* [Task statement] Exactly as written and without the pictures, output the entries below.

[Page-level text extractions]
┌──
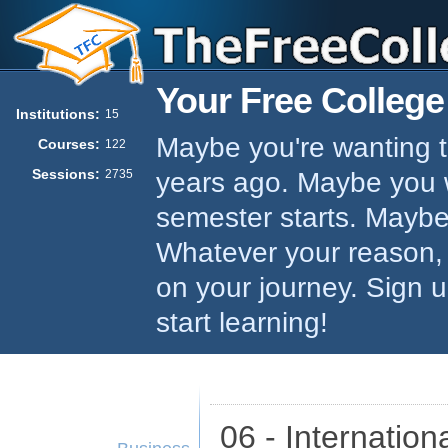
Your Free College
Institutions:
15
Maybe you're wanting to
Courses:
122
Sessions:
years ago. Maybe you w
2735
semester starts. Maybe 
Whatever your reason,
on your journey. Sign 
start learning!
06 - Internation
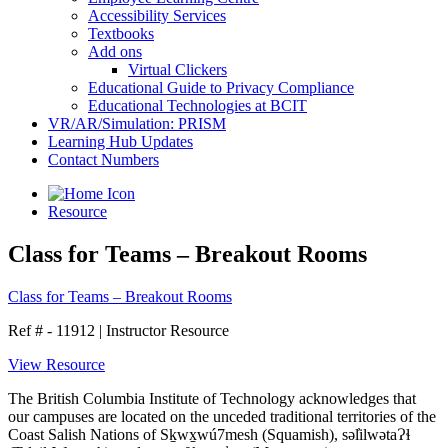
Accessibility Services
Textbooks
Add ons
Virtual Clickers
Educational Guide to Privacy Compliance
Educational Technologies at BCIT
VR/AR/Simulation: PRISM
Learning Hub Updates
Contact Numbers
Resource
Class for Teams – Breakout Rooms
Class for Teams – Breakout Rooms
Ref # - 11912
|
Instructor Resource
View Resource
The British Columbia Institute of Technology acknowledges that
our campuses are located on the unceded traditional territories of the
Coast Salish Nations of Sḵwx̱wú7mesh (Squamish), səl̓ilwətaɁɬ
└──
* [Output below]
Your Free College
Institutions:
15
Maybe you're wanting to
Courses:
122
Sessions:
years ago. Maybe you w
2735
semester starts. Maybe 
Whatever your reason,
on your journey. Sign 
start learning!
06 - Internation
Accessibility Services
Textbooks
Add ons
Virtual Clickers
Educational Guide to Privacy Compliance
Educational Technologies at BCIT
VR/AR/Simulation: PRISM
Learning Hub Updates
Contact Numbers
Resource
Class for Teams – Breakout Rooms
Class for Teams – Breakout Rooms
Ref # - 11912
|
Instructor Resource
View Resource
The British Columbia Institute of Technology acknowledges that
our campuses are located on the unceded traditional territories of the
Coast Salish Nations of Sḵwx̱wú7mesh (Squamish), səl̓ilwətaɁɬ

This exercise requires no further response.